An Extraordinary Woman Passes

     One of my favourite people, Winnifred “Dibs” Stewart, passed away peacefully last Saturday.

     I actually met Dibs’ husband, Jack Stewart, more than twenty years before I met her. Jack was a tax lawyer at the the law firm Fraser Beatty and I was a tax accountant at Coopers & Lybrand when we collaborated on the first book I ever had published. It dealt with the massive early 70s overhaul of the Canadian income tax system. Jack, unfortunately, passed away shortly thereafter. Then, in 1992, I met Dibs.

     During his last year of high school our son Matthew was dating a young lady by the name of Beverley Bateman, whose parents, Margie and Bill Bateman, invited my wife Anne and me to a pre-Christmas gathering at their home. It transpired that Margie was Jack and Dibs Stewart’s daughter. Needless to say, Dibs and I had something to talk about; more than enough, actually, as it turned out that we had the same doctor and a host of mutual friends.

     As the relationship between Matt and Bev continued throughout their university years, and eventually evolved into marriage, Dibs and the MacInnis family would be together a number of times each year, during which time Dibs and I became very good friends, and even compatible, like-thinking bridge partners.

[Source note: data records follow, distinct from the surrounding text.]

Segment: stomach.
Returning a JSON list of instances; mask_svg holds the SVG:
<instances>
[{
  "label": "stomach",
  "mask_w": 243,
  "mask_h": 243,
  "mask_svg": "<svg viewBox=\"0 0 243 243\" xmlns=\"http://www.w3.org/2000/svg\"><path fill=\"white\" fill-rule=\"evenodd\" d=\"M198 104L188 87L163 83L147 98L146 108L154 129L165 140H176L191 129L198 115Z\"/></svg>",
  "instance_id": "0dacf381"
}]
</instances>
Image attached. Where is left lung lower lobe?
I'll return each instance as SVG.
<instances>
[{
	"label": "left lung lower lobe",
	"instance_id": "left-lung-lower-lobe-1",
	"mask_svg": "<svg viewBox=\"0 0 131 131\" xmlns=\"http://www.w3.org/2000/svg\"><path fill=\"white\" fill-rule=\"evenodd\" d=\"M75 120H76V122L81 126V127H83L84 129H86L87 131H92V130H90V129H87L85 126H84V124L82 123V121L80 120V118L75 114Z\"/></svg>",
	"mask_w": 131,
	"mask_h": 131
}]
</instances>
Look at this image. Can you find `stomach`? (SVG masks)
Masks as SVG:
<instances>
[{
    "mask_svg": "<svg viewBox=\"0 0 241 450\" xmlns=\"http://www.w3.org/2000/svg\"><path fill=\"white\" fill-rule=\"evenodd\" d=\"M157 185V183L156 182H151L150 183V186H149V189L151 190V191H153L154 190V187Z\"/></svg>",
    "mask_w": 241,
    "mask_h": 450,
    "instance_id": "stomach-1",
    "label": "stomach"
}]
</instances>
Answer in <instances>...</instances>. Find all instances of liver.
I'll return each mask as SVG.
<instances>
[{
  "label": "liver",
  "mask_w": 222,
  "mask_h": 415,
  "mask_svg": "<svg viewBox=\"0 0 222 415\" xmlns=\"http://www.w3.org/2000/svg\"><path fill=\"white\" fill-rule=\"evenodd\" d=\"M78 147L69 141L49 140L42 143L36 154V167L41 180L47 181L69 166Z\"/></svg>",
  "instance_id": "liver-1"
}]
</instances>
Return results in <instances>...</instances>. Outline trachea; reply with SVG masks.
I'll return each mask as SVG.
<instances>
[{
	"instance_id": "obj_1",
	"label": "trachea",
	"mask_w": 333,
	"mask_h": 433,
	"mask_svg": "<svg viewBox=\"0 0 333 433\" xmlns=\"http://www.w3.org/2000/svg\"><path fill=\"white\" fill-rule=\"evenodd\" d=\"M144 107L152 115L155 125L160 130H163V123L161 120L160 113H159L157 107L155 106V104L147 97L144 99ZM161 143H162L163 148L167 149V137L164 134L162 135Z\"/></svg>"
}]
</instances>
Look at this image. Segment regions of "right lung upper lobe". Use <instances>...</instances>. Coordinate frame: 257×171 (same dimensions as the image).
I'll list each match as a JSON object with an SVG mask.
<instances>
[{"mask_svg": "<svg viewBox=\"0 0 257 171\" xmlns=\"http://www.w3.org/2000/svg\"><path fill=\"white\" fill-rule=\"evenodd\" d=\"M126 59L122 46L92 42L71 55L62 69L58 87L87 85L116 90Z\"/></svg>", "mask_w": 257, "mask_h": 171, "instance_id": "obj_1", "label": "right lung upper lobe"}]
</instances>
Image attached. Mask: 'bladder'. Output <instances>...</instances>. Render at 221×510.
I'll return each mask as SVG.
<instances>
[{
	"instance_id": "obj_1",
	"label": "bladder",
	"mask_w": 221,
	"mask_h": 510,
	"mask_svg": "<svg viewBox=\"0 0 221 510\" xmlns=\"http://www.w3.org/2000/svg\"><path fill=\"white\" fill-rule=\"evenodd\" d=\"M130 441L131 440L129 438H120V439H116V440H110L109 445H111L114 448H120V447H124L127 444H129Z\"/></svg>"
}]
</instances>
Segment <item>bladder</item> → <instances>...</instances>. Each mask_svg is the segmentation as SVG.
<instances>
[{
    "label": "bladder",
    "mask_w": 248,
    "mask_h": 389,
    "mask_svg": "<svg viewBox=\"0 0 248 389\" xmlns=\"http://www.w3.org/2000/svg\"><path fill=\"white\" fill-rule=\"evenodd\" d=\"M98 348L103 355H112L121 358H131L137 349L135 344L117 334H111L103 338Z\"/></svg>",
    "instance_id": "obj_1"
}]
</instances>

     Anytime we were in the same room (or car, for that matter) Dibs and I spent a lot of time talking to each other. She was well-informed, up-to-date, and articulate on an astonishing array of topics, ranging from the mundane to the earth-shaking. She was never shy about letting her views be known and was always eager and well-armed to back them up.

     I particularly remember one weekend at her summer place on Lake Simcoe when, seeing if  I could stump her, I deliberately steered our afternoon conversation through a variety of topics including all levels of politics, NHL refereeing, the Blue Jays, current music trends, the stock market, movies, and a couple of others that I’ve since forgotten. Not only was she unfazed, I learned a few things.

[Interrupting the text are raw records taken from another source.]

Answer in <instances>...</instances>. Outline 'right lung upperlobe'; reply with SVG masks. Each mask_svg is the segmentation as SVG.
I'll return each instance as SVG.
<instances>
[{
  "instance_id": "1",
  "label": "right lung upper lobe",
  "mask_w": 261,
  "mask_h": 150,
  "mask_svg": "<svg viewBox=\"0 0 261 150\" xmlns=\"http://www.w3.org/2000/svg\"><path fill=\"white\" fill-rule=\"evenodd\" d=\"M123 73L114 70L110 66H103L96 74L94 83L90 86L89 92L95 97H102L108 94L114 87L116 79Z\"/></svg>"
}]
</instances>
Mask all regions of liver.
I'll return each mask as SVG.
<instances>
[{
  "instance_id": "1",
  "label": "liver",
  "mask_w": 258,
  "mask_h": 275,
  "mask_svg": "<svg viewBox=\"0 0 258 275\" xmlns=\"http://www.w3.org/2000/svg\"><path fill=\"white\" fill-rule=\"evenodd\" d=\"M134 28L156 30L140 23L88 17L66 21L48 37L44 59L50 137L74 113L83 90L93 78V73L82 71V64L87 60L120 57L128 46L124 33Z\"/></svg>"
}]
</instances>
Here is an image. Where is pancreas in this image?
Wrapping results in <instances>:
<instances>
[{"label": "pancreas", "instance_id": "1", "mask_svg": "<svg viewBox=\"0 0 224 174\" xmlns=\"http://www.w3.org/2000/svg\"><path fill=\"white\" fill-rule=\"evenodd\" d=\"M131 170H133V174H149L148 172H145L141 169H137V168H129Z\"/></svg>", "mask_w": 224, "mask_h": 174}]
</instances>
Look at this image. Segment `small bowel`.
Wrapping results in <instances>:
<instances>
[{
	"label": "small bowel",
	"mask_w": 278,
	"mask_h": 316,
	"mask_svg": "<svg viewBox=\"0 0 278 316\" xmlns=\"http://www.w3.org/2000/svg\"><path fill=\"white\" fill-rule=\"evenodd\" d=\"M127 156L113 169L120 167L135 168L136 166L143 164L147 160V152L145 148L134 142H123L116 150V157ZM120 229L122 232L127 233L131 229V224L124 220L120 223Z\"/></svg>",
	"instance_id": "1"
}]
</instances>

     I will miss her greatly. Oh, by the way, she was 104 years old.

Another Surprise At That Gathering

     Also present at that 1992 Christmas gathering was Bev’s other grandfather, Dr, James Bateman, an internationally-renowned orthopaedic surgeon and developer of the artificial hip. I spent some time talking to him as well because, incredibly, around the same time that I was co-writing the aforementioned income tax book with Jack Stewart, Dr. Bateman was a client of mine.

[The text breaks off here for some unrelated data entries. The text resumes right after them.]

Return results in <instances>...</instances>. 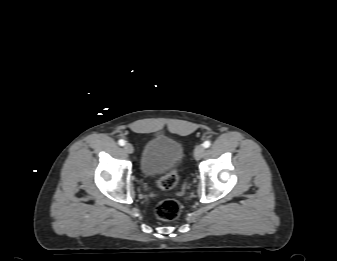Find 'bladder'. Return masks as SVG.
Returning a JSON list of instances; mask_svg holds the SVG:
<instances>
[{
    "label": "bladder",
    "instance_id": "1",
    "mask_svg": "<svg viewBox=\"0 0 337 261\" xmlns=\"http://www.w3.org/2000/svg\"><path fill=\"white\" fill-rule=\"evenodd\" d=\"M184 159L183 145L166 135H155L143 146L139 169L144 177H156L180 166Z\"/></svg>",
    "mask_w": 337,
    "mask_h": 261
}]
</instances>
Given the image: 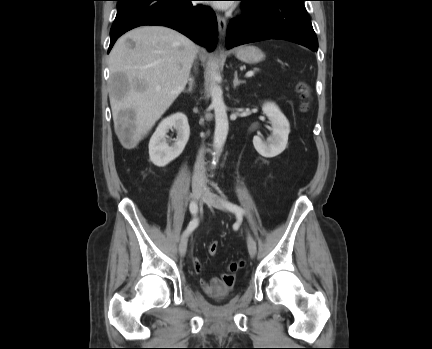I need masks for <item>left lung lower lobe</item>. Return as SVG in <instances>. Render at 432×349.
Masks as SVG:
<instances>
[{
  "label": "left lung lower lobe",
  "mask_w": 432,
  "mask_h": 349,
  "mask_svg": "<svg viewBox=\"0 0 432 349\" xmlns=\"http://www.w3.org/2000/svg\"><path fill=\"white\" fill-rule=\"evenodd\" d=\"M245 16L228 26L227 48L267 39H282L318 50L305 0H240Z\"/></svg>",
  "instance_id": "obj_1"
}]
</instances>
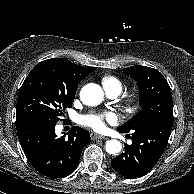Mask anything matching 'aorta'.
<instances>
[{
    "instance_id": "1",
    "label": "aorta",
    "mask_w": 194,
    "mask_h": 194,
    "mask_svg": "<svg viewBox=\"0 0 194 194\" xmlns=\"http://www.w3.org/2000/svg\"><path fill=\"white\" fill-rule=\"evenodd\" d=\"M103 97L104 93L102 88L94 83L85 85L80 91L81 101L89 106L99 105ZM105 149L107 153L116 155L121 151L122 145L118 140L112 139L106 142Z\"/></svg>"
}]
</instances>
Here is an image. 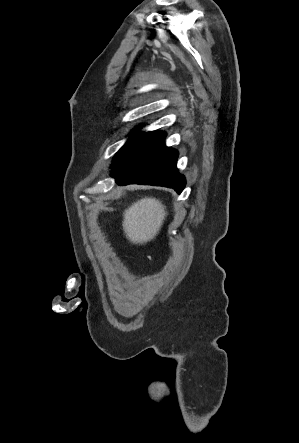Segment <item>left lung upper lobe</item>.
I'll return each mask as SVG.
<instances>
[{"label": "left lung upper lobe", "instance_id": "left-lung-upper-lobe-1", "mask_svg": "<svg viewBox=\"0 0 299 443\" xmlns=\"http://www.w3.org/2000/svg\"><path fill=\"white\" fill-rule=\"evenodd\" d=\"M144 133H139L132 136L126 144L117 152L113 159V163L111 167L115 165V163L124 155V153L143 135Z\"/></svg>", "mask_w": 299, "mask_h": 443}]
</instances>
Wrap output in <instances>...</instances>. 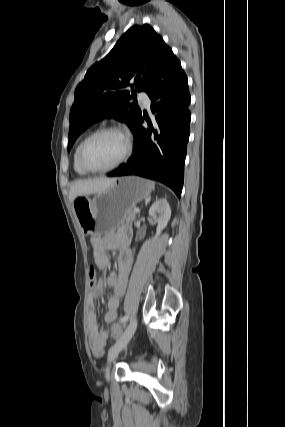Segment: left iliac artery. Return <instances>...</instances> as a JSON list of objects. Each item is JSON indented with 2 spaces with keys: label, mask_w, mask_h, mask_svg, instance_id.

Coaches’ Challenge Follow-up

     Last week I railed about the NHL’s off-side challenge rule. This past week we had another example of review idiocy when it took an inordinately long time to eventually disallow a goal by the Leafs’ Auston Matthews because of goaltender interference. 

     The reason it took so long was that Matthews’ contact with the Avalanche goaltender Bernier’s blocker wasn’t discernible in real time by the naked eye. It took a close examination by two referees (I don’t think the NHL war room was involved) of who knows how many super-slo-mo replays and different angles to finally spot the “interference.”

     Toronto Sun writer Steve Simmons, writing about this particular play, suggested that reviews be limited to one minute, and if clear evidence of a wrong call is not found within that time frame the call on the ice should stand. I couldn’t agree more. Another solution would be to limit a team’s total unsuccessful challenges to, say, twenty-five, per season instead of allowing one per game

     Either of these changes would solve the two current problems: the delays would be shortened; and because a timeout is lost for an unsuccessful challenge, coaches wouldn’t be so quick to make them on razor-thin, super-slo-mo-dependent “evidence.” 

More Country Song Titles

     Clever country song titles I’ve recently come across:

            She Feels Like A New Man Tonight

            You Could’ve Heard A Heart Break

            Old Flames Can’t Hold A Candle To You

       Some of you have asked me where I encounter these songs. I often listen to Willie’s Roadhouse (classic country music) on XM radio, in my car, and when I’m doing my daily workout in my basement I aways have Stingray’s country classic cable channel on.